James M. Cain’s 1935 novella Double Indemnity centers on a
murder plot by a woman (Phyllis Dietrichson, played by Barbara Stanwyck) and an
insurance agent (Walter Neff, played by Fred MacMurray) with whom she has an
extramarital affair. They meet when Neff makes a house call for a routine
renewal of an automobile insurance policy. Dietrichson asks him how she could
take out an insurance policy on her husband without his knowledge; he realizes
she’s plotting murder and wants nothing to do with it. She shows up at his
apartment and persuades him to help her. He goes along with the plot, beginning
with getting Mr. Dietrichson to sign an insurance policy that includes a double
indemnity clause that doubles the insurance payout for accidental death.

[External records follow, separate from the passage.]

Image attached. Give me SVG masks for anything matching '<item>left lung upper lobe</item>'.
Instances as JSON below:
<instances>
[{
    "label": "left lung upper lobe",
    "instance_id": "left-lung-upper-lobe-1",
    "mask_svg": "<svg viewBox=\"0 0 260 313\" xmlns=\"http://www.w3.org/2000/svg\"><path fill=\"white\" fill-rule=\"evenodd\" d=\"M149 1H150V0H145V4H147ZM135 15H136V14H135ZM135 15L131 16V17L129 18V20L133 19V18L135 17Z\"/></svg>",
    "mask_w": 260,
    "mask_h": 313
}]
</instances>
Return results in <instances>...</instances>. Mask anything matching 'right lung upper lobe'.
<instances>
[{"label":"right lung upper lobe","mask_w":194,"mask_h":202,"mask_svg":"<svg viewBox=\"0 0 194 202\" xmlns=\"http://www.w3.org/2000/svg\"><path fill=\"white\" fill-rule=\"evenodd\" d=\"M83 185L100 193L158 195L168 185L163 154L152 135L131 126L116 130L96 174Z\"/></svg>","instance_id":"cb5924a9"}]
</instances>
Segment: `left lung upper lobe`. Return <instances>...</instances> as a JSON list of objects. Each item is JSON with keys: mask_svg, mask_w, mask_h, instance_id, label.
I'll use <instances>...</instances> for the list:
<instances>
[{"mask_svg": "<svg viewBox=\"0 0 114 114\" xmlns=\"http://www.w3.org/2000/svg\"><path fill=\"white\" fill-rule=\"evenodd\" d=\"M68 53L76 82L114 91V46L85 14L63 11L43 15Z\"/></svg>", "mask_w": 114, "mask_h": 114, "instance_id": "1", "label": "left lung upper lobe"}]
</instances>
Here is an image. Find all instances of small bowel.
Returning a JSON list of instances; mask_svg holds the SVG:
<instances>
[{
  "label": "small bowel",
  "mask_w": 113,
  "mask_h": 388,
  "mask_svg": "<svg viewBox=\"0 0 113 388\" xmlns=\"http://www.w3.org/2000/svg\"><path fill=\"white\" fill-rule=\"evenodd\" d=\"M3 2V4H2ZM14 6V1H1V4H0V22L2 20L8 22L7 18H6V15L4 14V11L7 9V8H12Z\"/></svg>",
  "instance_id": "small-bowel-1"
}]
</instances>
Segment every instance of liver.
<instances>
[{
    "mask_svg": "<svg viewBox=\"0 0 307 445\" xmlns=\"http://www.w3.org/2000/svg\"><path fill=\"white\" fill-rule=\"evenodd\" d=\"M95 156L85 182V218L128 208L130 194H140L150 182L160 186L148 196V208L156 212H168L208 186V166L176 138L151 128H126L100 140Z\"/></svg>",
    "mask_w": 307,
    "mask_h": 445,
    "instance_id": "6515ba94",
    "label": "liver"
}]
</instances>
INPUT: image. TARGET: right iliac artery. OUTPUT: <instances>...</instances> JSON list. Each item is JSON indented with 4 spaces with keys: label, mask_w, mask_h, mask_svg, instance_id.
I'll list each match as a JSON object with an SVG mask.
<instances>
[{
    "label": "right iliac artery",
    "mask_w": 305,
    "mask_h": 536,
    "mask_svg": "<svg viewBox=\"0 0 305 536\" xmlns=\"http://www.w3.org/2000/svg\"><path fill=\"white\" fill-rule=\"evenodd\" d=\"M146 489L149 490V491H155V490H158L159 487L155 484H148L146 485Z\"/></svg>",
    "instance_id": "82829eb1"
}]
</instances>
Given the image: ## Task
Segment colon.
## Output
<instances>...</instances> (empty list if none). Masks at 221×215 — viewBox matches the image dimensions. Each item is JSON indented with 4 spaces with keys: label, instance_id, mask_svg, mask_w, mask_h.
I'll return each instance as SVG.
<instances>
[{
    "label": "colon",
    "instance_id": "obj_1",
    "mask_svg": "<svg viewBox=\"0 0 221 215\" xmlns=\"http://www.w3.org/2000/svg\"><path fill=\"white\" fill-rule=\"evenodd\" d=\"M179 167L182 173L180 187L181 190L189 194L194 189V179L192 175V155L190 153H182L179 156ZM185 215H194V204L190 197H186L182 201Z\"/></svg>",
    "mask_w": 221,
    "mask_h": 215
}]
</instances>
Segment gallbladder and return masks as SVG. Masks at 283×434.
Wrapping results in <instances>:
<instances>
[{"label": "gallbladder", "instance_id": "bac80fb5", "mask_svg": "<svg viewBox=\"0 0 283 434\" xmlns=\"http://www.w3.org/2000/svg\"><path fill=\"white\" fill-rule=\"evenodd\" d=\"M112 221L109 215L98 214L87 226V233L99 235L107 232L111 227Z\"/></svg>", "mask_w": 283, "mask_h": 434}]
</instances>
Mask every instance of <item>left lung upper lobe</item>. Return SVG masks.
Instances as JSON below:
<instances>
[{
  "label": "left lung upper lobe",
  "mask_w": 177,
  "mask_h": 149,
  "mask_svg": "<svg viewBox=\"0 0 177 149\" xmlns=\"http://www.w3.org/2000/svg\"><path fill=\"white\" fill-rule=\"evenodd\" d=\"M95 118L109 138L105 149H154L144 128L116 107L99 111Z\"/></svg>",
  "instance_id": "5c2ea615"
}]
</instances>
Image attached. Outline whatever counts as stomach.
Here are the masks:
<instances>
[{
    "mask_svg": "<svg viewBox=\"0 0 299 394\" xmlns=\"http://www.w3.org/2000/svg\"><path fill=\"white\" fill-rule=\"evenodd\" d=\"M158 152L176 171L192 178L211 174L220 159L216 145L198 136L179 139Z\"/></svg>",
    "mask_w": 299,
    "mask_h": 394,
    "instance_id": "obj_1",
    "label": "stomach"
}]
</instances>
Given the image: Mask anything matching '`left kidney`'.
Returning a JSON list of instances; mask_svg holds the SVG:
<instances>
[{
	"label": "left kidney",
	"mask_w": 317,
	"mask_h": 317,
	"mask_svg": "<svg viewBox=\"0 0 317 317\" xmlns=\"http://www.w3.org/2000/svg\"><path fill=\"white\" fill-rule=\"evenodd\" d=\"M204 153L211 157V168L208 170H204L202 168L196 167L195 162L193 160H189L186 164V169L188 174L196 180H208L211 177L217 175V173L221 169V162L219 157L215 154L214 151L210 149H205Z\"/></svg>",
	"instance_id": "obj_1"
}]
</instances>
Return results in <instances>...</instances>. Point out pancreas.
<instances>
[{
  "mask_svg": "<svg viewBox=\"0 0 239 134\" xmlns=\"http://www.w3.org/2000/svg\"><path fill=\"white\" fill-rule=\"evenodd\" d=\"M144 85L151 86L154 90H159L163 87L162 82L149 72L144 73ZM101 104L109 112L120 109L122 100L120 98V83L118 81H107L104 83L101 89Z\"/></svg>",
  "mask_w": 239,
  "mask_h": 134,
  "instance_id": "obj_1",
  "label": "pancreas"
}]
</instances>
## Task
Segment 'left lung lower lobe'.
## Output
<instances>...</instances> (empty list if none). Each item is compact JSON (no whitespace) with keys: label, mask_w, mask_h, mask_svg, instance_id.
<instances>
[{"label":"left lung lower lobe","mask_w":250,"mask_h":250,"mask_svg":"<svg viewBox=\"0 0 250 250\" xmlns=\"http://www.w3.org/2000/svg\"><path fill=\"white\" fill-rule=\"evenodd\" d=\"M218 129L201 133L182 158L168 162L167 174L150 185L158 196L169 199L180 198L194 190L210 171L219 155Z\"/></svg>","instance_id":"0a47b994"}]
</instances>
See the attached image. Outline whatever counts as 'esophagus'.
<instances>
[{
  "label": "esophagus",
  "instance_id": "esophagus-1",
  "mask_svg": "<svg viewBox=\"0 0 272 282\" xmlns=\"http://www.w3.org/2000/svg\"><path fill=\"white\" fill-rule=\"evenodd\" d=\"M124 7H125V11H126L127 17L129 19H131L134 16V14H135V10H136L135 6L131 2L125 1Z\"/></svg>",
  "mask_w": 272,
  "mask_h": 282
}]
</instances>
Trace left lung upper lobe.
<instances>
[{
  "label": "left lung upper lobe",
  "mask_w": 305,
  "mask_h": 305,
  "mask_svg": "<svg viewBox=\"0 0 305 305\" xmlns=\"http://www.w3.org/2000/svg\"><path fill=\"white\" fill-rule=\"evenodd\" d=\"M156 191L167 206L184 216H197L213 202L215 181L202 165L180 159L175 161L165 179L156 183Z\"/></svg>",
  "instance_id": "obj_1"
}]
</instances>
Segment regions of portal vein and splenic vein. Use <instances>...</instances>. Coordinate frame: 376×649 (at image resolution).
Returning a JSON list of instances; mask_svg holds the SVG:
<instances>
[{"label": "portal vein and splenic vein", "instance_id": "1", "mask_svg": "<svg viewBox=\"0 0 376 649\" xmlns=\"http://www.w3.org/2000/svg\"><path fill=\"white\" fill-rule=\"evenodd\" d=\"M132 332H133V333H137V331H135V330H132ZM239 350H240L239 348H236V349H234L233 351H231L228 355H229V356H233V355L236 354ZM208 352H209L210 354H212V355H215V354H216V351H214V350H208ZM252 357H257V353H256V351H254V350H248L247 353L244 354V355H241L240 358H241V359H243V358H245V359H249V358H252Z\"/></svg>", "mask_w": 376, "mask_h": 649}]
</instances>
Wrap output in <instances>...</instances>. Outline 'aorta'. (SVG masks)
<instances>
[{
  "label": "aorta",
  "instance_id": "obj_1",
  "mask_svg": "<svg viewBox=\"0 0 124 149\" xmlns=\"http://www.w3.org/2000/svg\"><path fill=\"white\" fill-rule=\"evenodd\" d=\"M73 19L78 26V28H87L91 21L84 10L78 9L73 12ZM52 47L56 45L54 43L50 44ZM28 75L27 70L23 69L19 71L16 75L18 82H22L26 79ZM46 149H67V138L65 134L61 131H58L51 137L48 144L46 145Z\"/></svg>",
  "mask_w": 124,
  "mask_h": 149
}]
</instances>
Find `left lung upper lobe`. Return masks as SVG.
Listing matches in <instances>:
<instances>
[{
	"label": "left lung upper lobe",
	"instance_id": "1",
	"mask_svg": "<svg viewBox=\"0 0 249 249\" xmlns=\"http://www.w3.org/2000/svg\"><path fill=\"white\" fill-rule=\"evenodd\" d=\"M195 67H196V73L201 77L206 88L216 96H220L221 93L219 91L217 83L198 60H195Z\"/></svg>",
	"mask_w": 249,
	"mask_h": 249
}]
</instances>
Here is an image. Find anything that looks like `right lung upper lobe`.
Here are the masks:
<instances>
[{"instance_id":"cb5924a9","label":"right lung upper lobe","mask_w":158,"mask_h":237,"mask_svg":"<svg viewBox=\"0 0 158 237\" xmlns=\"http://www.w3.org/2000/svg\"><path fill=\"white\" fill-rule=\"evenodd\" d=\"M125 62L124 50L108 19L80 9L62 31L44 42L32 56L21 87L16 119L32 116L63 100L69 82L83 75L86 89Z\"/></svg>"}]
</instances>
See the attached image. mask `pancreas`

The complicated plot is handled deftly by co-writers Billy
Wilder and Raymond Chandler. Wilder and Chandler had a prickly relationship
during the writing of the screenplay. Chandler had assumed that he would write
the screenplay alone, and asked for a sample script for use as a formatting
reference. Wilder thought the result was largely unusable with the exception of
some lines of dialogue, and explained that they would have to work together.
Wilder considered the collaboration to be helpful and that “[w]hat we were doing together had real electricity”. He considered Chandler a great writer, but not a great
screenwriter. Chandler’s view of Wilder was considerably less charitable.
Double Indemnity drew great interest from several studios
shortly after its publication, but when Joseph Breen of the Hays Office sent a
message to the studios that the nature of the characters and plot would render
the story unfilmable, all offers on the story were withdrawn. Of concern to the
Hays Office were plot elements dealing with adultery, depicting the method of
committing a murder, and the original ending, which involved the two main
characters committing suicide. When Wilder took on the task of adapting the
story to film, he altered the story to have Neff sent to the gas chamber for
murdering Dietrichson and conspiring with her to murder her husband. The Hays
Office considered the gas chamber scene too gruesome to pass muster with the
local censorship boards; Wilder realized, however, that the film really ended
at the familiar scene at the elevator, with Neff dying in colleague and mentor
Barton Keyes’ (Edward G. Robinson) arms.